Figure 12.1 schematizes the additive and interactive effects linked to the introduction of a third variable, Z, into a simple causal relationship between two variables, X and Y.

Finally, variables can intervene in the direct causal relationship between the dependent variable or variables and the independent variable. These variables, described as intervenors, take two forms: mediator or moderator.

When the effect of the independent variable X on the dependent variable Y is measured by the intermediary of a third variable Z, we call this third variable a mediator. The association or causality observed between X and Y results from the fact that X influences Z, which in turn influences Y (Baron and Kenny, 1986).

A moderator variable modifies the intensity (increasing or decreasing) and/or the sign of the relationship between independent and dependent vari­ables (Sharma et al., 1981). The moderator variable enables researchers to iden­tify when certain effects are produced and then to break down a population into subpopulations, according to whether the measured effect is present or not. Figure 12.2 schematizes the mediator and moderator effects relative to the introduction of a third variable in the relationship between independent and dependent variables.

To move from a phenomenon to a model, it is not enough just to identify the different variables involved. One must also determine the status of these vari­ables: dependent, independent (with an additive or interactive effect), modera­tor or mediator.

2. Relationships

Three types of relationship are possible between two of a phenomenon’s vari­ables (Davis, 1985). The first two are causal, while the third involves simple association:

• The first possibility is a simple causal relationship between the two vari­ables: X => Y (X influences Y, but Y does not influence X).

Example: A simple causal relationship

Introducing the theory of the ecology of populations to explain organizational iner­tia and organizational change, Hannan and Freeman (1984) postulate that selection mechanisms favor companies whose structures are inert. They present organiza­tional inertia as the result of natural selection mechanisms. The variable ‘natural selection’ therefore acts on the variable ‘organizational inertia’.

• The second relationship involves a reciprocal influence between two vari­ables: X => Y => X (X influences Y, which in turn influences X).

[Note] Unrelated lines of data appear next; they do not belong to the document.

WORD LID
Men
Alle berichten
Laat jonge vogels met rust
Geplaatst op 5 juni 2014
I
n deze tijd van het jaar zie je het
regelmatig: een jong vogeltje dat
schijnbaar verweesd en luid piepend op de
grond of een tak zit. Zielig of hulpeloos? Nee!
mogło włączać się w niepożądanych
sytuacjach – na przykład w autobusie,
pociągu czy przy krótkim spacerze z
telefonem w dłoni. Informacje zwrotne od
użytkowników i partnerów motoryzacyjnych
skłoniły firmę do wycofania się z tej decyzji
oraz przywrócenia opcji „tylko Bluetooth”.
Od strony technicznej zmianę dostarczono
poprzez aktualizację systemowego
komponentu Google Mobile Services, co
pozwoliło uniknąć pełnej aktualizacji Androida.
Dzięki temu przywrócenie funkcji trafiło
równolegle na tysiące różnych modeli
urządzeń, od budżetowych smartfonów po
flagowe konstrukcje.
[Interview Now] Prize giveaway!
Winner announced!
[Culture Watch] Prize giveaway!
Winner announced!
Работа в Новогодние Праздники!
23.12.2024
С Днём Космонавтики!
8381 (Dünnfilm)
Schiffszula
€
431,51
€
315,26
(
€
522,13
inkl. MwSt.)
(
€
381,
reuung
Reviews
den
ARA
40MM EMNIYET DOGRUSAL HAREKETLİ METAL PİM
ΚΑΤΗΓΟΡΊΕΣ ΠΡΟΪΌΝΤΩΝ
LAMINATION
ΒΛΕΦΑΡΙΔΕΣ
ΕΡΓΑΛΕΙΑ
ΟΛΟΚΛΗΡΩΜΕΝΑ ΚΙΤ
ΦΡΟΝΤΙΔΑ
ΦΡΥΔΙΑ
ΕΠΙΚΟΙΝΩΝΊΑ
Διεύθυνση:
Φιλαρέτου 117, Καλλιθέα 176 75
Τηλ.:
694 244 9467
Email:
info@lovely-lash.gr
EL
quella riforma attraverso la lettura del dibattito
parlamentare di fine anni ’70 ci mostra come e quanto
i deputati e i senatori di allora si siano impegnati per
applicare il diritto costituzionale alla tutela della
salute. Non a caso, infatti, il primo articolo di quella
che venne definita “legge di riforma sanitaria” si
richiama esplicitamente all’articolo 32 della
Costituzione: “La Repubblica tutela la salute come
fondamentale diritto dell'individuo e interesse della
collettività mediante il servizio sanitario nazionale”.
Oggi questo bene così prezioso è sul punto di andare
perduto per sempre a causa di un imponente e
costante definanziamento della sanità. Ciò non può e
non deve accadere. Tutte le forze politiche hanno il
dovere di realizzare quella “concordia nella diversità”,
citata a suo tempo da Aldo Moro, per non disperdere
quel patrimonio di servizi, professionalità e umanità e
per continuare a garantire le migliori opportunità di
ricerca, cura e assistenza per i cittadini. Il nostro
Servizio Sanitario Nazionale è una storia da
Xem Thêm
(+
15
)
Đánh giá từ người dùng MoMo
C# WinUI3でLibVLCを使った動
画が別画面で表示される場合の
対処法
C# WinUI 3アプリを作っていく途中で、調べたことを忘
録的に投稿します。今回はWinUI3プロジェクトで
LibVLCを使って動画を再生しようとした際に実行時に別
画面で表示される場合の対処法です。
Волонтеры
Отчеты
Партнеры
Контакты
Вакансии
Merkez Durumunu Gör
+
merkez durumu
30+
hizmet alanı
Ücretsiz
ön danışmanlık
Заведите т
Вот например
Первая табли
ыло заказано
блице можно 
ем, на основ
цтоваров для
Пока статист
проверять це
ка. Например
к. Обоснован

Example: A reciprocal causal relationship

Many authors refer to the level of an organization’s performance as a factor that pro­vokes change. They consider that weak performance tends to push organizations into engaging in strategic change. However, others point out that it is important to take the reciprocal effect into account. According to Romanelli and Tushman (1986), organizations improve their performance because they know how to make timely changes in their action plan. There is, therefore, a reciprocal influence between per­formance and change, which can be translated as follows: weak performance pushes companies to change and such change enables performance to be improved. ^[1]

• The third relationship demonstrates that an association exists between thetwo variables. However, it is not possible to determine  which causes the other: X <=> Y (X relates to Y and Y to X).

Once the nature of the relationship has been determined, it is important to establish its sign. This is either:

• positive, with X and Y varying in the same direction
• or negative, with X and Y varying in opposite directions.

In a causal relationship, the sign translates as follows. It is positive when an increase (or reduction) in X leads to an increase (or decrease) in Y and it is nega­tive when an increase (or decrease) in X leads to a decrease (or increase) in Y. In the case of an association between two variables, X and Y, the sign of the rela­tionship is positive when X and Y are high or low at the same time and nega­tive when X is high and Y is low and vice versa.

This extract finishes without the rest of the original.